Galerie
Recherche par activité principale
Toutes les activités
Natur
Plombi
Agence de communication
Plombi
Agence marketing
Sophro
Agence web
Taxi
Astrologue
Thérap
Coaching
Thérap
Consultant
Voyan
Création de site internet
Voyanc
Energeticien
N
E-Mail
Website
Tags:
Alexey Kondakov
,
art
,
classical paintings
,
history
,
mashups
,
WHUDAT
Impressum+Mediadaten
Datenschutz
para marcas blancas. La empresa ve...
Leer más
□ □ □ □
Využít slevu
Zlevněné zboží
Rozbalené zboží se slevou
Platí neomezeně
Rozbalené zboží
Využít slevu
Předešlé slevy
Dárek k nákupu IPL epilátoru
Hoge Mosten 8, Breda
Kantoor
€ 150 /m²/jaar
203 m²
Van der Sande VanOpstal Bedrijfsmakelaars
□ □ □ □
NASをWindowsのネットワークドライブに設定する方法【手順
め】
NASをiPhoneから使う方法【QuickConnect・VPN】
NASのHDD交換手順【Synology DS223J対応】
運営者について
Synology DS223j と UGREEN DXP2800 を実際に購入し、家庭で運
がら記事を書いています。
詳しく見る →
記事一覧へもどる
□ □ □ □
Of all the lines in the records, how many have the word "Synology"? Write only the number.

§ Your solution: 2